Kevin Corcoran for the Indianapolis Star has a follow up article on the judicial decision to prohibit parents from exposing their child to “non-mainstream religions.” The article is entitled, Paganism ruling stirs outcry.
There isn’t a great deal of new information. The article says that legal experts expect the ruling to be struck down. Hon. Cale Bradford, the trial court judge who made the ruling, can’t comment because it’s a pending case. The father, Thomas E. Jones, Jr. said he posted to two pagan web sites asking that people not call the judge’s office to protest.
A relevant passage from the article:
Before the appeals court would consider constitutional issues of religious freedom, however, it’s more likely to fault a decision by one of Bradford’s commissioners to include the one-paragraph restriction without showing actual or potential harm to the child, said an Indiana family law attorney.

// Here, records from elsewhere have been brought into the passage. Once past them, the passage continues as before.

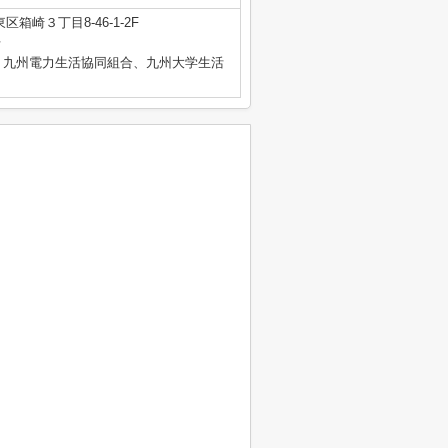
箱崎３丁目8-46-1-2F
号
、九州電力生活協同組合、九州大学生活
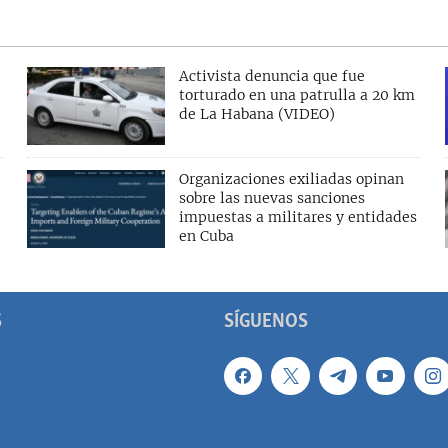
Activista denuncia que fue
torturado en una patrulla a 20 km
de La Habana (VIDEO)
Organizaciones exiliadas opinan
sobre las nuevas sanciones
impuestas a militares y entidades
en Cuba
S
SÍGUENOS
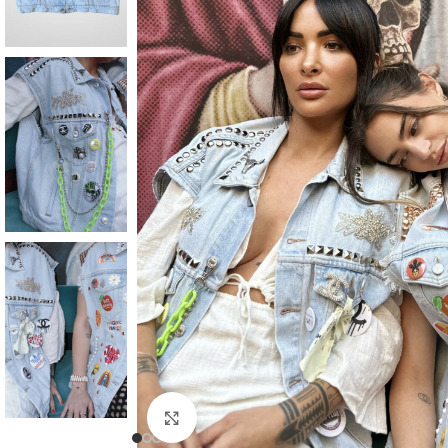
Click to enlarge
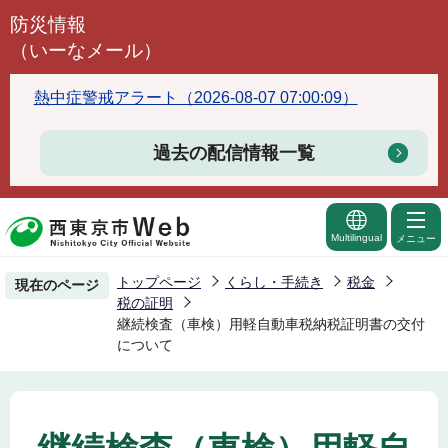
こ
防災情報
の
（いーなメール）
ペ
ー
熱中症警戒アラート（2026-08-07 07:00:09）
ジ
の
過去の配信情報一覧
先
頭
で
Multilingual
メニュー
す
トップページ
くらし・手続き
税金
現在のページ
税の証明
継続検査（車検）用軽自動車税納税証明書の交付
について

“This decision should be frightening to people of any faith, because who decides what’s mainstream?” said Donna Bays, chairwoman of the Family Law Section of the Indiana State Bar Association. “I have never seen a judge put anything like that in any order involving parties who were in agreement.”
The Indianapolis Star weighed in with an editorial that is entitled Judge Goes Too Far on Parents’ Religion and says that Judge Bradford “badly overstepped his authority.”
It’s blatantly unconstitutional for government, including the courts, to forbid parents from sharing their faith with their children. The only exception is in extreme cases when specific practices endanger a child’s health. That is not the situation in this case.